One upbeat view and one possible bit of good news
James Joyner writes, Arnaud de Borchgrave and Thomas Friedman notwithstanding, the U.S. is probably not in permanent decline. It includes this impressive graph, and while I can't personally vouch for the numbers, I've seen similar graphs, at least for the post-1900 period:
Second, part of the current problem seems to be that banks are hoarding cash. And part of the reason for that may be that they are waiting for settlement of the derivative securities created by Lehman and other failed firms. Supposedly, Lehman securities will be settled this Friday, and the Feds are working on creating a central clearinghouse.
Those things may help, but don't, on my account, bet on it.
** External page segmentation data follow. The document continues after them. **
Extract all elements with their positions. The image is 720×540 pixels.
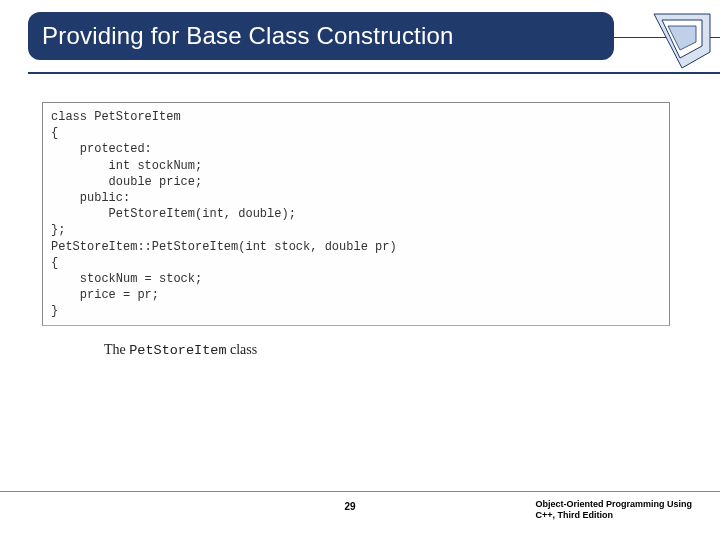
- code-listing: class PetStoreItem { protected: int stoc…: [51, 109, 661, 319]
- caption-prefix: The: [104, 342, 129, 357]
- content-area: class PetStoreItem { protected: int stoc…: [42, 102, 670, 358]
- code-listing-box: class PetStoreItem { protected: int stoc…: [42, 102, 670, 326]
- title-box: Providing for Base Class Construction: [28, 12, 614, 60]
- footer-line-1: Object-Oriented Programming Using: [535, 499, 692, 511]
- caption-classname: PetStoreItem: [129, 343, 226, 358]
- footer-text: Object-Oriented Programming Using C++, T…: [535, 499, 692, 522]
- footer-line-2: C++, Third Edition: [535, 510, 692, 522]
- caption-suffix: class: [226, 342, 257, 357]
- corner-decoration-icon: [616, 12, 716, 82]
- page-title: Providing for Base Class Construction: [42, 22, 454, 50]
- footer-divider: [0, 491, 720, 492]
- figure-caption: The PetStoreItem class: [104, 342, 670, 358]
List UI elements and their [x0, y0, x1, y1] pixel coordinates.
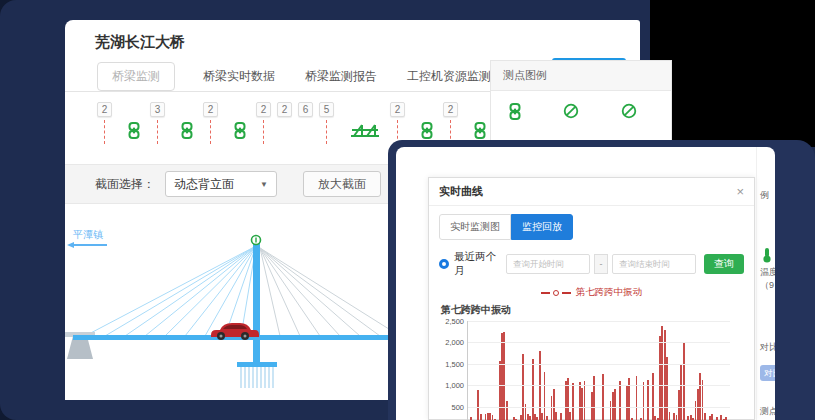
sensor-drop-line: [210, 120, 211, 144]
chart-bar: [636, 376, 638, 420]
chart-bar: [669, 412, 671, 420]
sensor-count-badge: 6: [298, 102, 313, 117]
sensor-count-badge: 2: [277, 102, 292, 117]
recent-two-months-radio[interactable]: [439, 259, 449, 269]
y-tick-label: 1,500: [445, 359, 468, 368]
legend-circle-sensor-icon: [563, 103, 579, 124]
modal-inner-page: 实时曲线 × 实时监测图监控回放 最近两个月 - 查询 第七跨跨中振动: [396, 147, 775, 420]
sensor-drop-line: [157, 120, 158, 144]
sensor-count-badge: 2: [443, 102, 458, 117]
legend-circle-sensor-icon: [621, 103, 637, 124]
chart-bar: [584, 381, 586, 420]
chart-legend[interactable]: 第七跨跨中振动: [429, 286, 754, 299]
chart-bar: [602, 374, 604, 420]
realtime-curve-modal-window: 实时曲线 × 实时监测图监控回放 最近两个月 - 查询 第七跨跨中振动: [388, 140, 815, 420]
bridge-foundation: [241, 367, 273, 388]
sensor-group: 5: [319, 102, 334, 144]
chart-bar: [544, 372, 546, 420]
modal-right-strip: 例 温度 （9） 对比分析 对比分析 测点列表: [756, 147, 775, 420]
sensor-count-badge: 2: [256, 102, 271, 117]
chart-bar: [555, 412, 557, 420]
chevron-down-icon: ▼: [260, 180, 268, 189]
tab-桥梁监测报告[interactable]: 桥梁监测报告: [303, 63, 379, 90]
measuring-point-legend-panel: 测点图例: [490, 60, 672, 148]
dialog-tab-group: 实时监测图监控回放: [439, 214, 744, 240]
sensor-group: 2: [97, 102, 112, 144]
page-title: 芜湖长江大桥: [65, 20, 640, 52]
chart-bar: [506, 401, 508, 420]
chart-bar: [614, 389, 616, 420]
chart-bar: [480, 414, 482, 420]
sensor-drop-line: [326, 120, 327, 144]
link-sensor-icon[interactable]: [234, 122, 246, 139]
sensor-count-badge: 2: [203, 102, 218, 117]
gridline: [468, 321, 730, 322]
black-screen-region: [650, 0, 815, 147]
dialog-tab-实时监测图[interactable]: 实时监测图: [439, 214, 511, 240]
sensor-group: 2: [443, 102, 458, 144]
tab-桥梁实时数据[interactable]: 桥梁实时数据: [201, 63, 277, 90]
temperature-label: 温度: [760, 266, 775, 279]
time-range-separator: -: [594, 254, 608, 274]
y-tick-label: 2,500: [445, 317, 468, 326]
sensor-group: 2: [203, 102, 218, 144]
chart-bar: [593, 376, 595, 420]
chart-bar: [532, 359, 534, 420]
link-sensor-icon[interactable]: [128, 122, 140, 139]
legend-line-icon: [562, 292, 571, 294]
query-button[interactable]: 查询: [704, 254, 744, 274]
y-tick-label: 2,000: [445, 338, 468, 347]
legend-circle-icon: [553, 290, 559, 296]
tab-工控机资源监测[interactable]: 工控机资源监测: [405, 63, 493, 90]
bridge-sensor-icon[interactable]: [350, 122, 380, 138]
dialog-tab-监控回放[interactable]: 监控回放: [511, 214, 573, 240]
end-time-input[interactable]: [612, 254, 696, 274]
chart-bar: [683, 342, 685, 420]
chart-area: 2,5002,0001,5001,0005000: [467, 321, 730, 420]
gridline: [468, 342, 730, 343]
section-select-label: 截面选择：: [95, 176, 155, 193]
legend-link-icon: [509, 103, 521, 124]
compare-analysis-label: 对比分析: [760, 341, 775, 354]
sensor-count-badge: 2: [97, 102, 112, 117]
zoom-section-button[interactable]: 放大截面: [303, 171, 381, 197]
chart-bar: [546, 416, 548, 420]
sensor-drop-line: [263, 120, 264, 144]
chart-bar: [652, 373, 654, 420]
section-select-dropdown[interactable]: 动态背立面 ▼: [165, 171, 277, 197]
legend-series-label: 第七跨跨中振动: [576, 286, 643, 299]
link-sensor-icon[interactable]: [421, 122, 433, 139]
dialog-title: 实时曲线: [439, 184, 483, 199]
section-select-value: 动态背立面: [174, 176, 234, 193]
start-time-input[interactable]: [506, 254, 590, 274]
recent-two-months-label: 最近两个月: [454, 250, 506, 278]
gridline: [468, 385, 730, 386]
legend-panel-title: 测点图例: [491, 61, 671, 91]
realtime-curve-dialog: 实时曲线 × 实时监测图监控回放 最近两个月 - 查询 第七跨跨中振动: [428, 177, 755, 420]
sensor-group: 2: [277, 102, 292, 117]
link-sensor-icon[interactable]: [474, 122, 486, 139]
compare-analysis-button[interactable]: 对比分析: [760, 365, 775, 381]
gridline: [468, 407, 730, 408]
chart-bar: [704, 413, 706, 420]
gridline: [468, 364, 730, 365]
chart-bar: [572, 383, 574, 420]
legend-line-icon: [541, 292, 550, 294]
filter-row: 最近两个月 - 查询: [439, 250, 744, 278]
thermometer-icon: [762, 247, 772, 263]
sensor-group: 2: [256, 102, 271, 144]
temperature-count: （9）: [760, 279, 775, 292]
close-icon[interactable]: ×: [736, 185, 744, 198]
chart-bar: [619, 381, 621, 420]
y-tick-label: 500: [451, 402, 468, 411]
sensor-group: 3: [150, 102, 165, 144]
tab-桥梁监测[interactable]: 桥梁监测: [97, 62, 175, 91]
chart-plot: 2,5002,0001,5001,0005000: [467, 321, 730, 420]
legend-icons-row: [491, 91, 671, 124]
chart-bar: [643, 382, 645, 420]
sensor-drop-line: [104, 120, 105, 144]
chart-bar: [666, 357, 668, 420]
sensor-group: 6: [298, 102, 313, 117]
sensor-count-badge: 3: [150, 102, 165, 117]
link-sensor-icon[interactable]: [181, 122, 193, 139]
I've worked with this data and if you do the trend based on log growth rates since 1900 it shows a clear long term trend from 1900 to 1980 of 3.5%. Moreover, just about every 25 year sub-period from 1900 to 1980 also demonstrates about a 3.5% trend growth rate. But if you calculate the trend growth rate using the same methodology since 1980 the trend growth rate slows to 3.1%. Of course the dominate reason for the slow down since 1980 is slower population growth as per capita real gdp has not shown such a pronounced slowdown.
Of course what this implies that all the tax cuts since 1980 have had no significant economic impact unless you want to argue that the slowdown would have been worse without the tax cuts.
Posted by: spencer | October 08, 2008 at 03:40 PM
Sorry, did not realize that the chart was a per capita chart until after I posted.
Posted by: spencer | October 08, 2008 at 03:44 PM
I would certainly argue that Spencer, it is almost beyond belief that anyone could hold that the 70% top rate and the high capital gains rates like we had before 1980 would have been able to sustain our place in the modern emergent global economy. The flight of capital would have been outrageous.